*** Source material ***

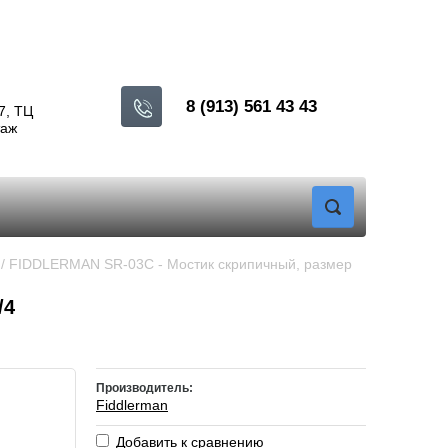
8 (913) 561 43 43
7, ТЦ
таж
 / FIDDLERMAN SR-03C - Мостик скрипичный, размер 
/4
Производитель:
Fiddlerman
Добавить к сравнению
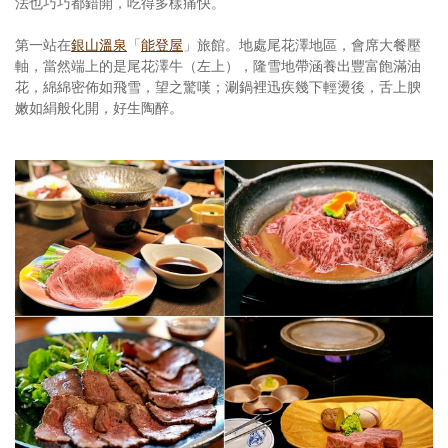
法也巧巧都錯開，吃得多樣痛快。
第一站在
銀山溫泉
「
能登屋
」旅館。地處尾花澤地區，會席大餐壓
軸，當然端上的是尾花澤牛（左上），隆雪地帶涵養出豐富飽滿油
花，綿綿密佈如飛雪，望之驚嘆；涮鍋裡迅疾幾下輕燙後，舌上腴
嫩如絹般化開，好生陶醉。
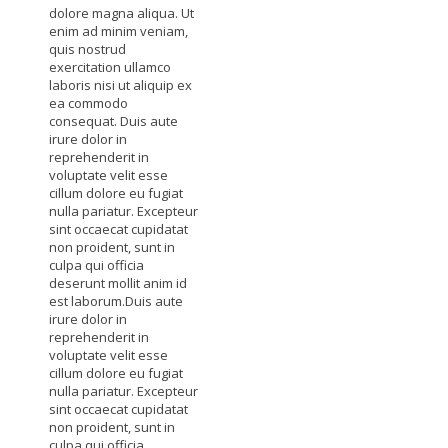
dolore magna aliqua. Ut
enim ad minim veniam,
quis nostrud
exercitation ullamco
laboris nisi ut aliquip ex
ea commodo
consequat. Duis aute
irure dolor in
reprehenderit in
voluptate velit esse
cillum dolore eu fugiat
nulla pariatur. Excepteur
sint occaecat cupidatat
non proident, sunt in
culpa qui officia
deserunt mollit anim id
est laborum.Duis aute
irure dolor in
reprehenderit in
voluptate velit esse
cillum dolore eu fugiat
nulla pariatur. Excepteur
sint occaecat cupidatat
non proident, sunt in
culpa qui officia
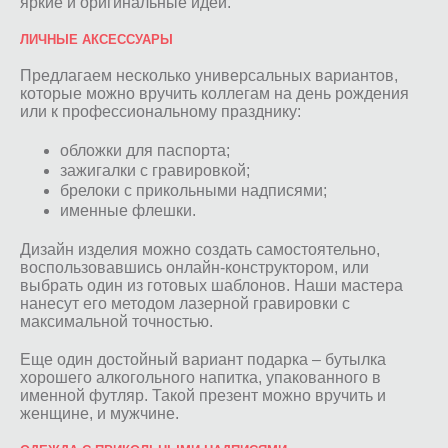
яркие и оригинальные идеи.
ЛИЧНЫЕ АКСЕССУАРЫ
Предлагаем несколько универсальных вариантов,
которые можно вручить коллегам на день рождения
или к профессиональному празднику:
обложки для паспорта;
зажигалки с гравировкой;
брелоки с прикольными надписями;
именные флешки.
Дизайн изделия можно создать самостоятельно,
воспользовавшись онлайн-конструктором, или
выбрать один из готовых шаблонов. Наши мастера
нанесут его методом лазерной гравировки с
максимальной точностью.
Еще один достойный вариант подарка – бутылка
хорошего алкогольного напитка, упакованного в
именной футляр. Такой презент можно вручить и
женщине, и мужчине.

***
*** Source material ***

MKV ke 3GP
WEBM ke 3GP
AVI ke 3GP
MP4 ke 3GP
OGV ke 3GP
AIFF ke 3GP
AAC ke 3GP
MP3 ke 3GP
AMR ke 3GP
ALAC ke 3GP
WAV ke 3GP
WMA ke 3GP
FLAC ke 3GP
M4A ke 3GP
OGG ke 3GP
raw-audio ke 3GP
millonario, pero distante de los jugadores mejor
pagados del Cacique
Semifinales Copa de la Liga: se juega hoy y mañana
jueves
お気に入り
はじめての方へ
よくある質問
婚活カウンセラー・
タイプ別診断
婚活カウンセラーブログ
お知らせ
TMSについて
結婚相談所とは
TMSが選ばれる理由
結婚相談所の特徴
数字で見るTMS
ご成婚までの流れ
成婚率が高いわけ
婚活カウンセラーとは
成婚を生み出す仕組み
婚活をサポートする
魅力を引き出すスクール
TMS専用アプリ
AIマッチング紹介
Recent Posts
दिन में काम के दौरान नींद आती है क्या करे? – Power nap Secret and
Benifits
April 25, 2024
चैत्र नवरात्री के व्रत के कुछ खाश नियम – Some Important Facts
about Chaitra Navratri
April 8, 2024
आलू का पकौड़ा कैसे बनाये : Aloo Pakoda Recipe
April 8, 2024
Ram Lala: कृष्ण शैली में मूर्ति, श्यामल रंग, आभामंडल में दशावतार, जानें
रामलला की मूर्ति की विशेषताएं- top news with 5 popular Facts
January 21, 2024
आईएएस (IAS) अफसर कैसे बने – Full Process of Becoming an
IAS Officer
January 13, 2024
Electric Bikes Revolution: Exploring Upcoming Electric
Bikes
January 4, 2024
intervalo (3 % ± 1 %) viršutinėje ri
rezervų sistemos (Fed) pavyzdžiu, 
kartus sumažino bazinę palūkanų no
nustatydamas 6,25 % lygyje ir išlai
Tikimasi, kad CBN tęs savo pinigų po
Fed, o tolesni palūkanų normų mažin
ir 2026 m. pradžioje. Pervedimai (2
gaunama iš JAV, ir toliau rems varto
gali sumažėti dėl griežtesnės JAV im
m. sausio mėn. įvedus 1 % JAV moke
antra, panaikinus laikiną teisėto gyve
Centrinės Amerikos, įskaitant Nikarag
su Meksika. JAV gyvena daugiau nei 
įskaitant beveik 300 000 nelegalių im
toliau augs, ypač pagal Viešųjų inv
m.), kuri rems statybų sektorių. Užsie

***
*** Source material ***

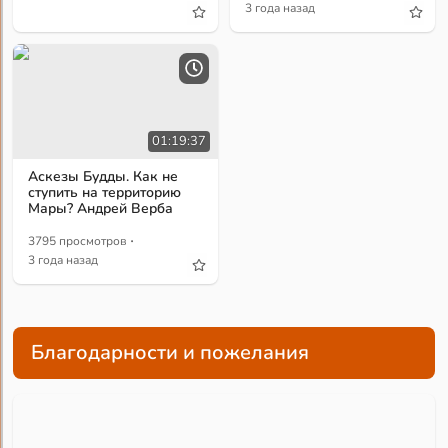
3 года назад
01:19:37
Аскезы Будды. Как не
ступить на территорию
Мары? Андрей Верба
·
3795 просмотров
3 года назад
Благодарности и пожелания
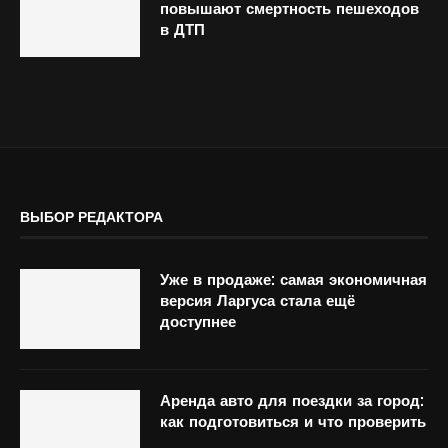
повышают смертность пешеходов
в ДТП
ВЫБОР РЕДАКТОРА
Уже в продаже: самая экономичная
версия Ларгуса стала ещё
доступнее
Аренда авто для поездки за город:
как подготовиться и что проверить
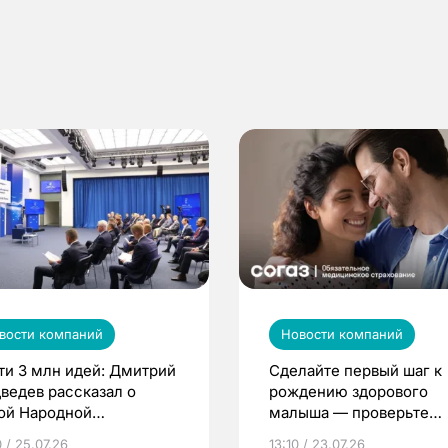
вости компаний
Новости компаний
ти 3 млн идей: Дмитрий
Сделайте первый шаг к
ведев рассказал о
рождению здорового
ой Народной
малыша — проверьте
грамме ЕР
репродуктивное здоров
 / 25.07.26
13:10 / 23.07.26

***

(What is required):
Starting with the line that contains "Уже в продаже: самая экономичная" and finishing with the line that contains "13:10 / 23.07.26", reproduce every line of the material above exactly, but not the pictures.

(Answer to the exercise):
Уже в продаже: самая экономичная
версия Ларгуса стала ещё
доступнее
Аренда авто для поездки за город:
как подготовиться и что проверить
вости компаний
Новости компаний
ти 3 млн идей: Дмитрий
Сделайте первый шаг к
ведев рассказал о
рождению здорового
ой Народной
малыша — проверьте
грамме ЕР
репродуктивное здоров
 / 25.07.26
13:10 / 23.07.26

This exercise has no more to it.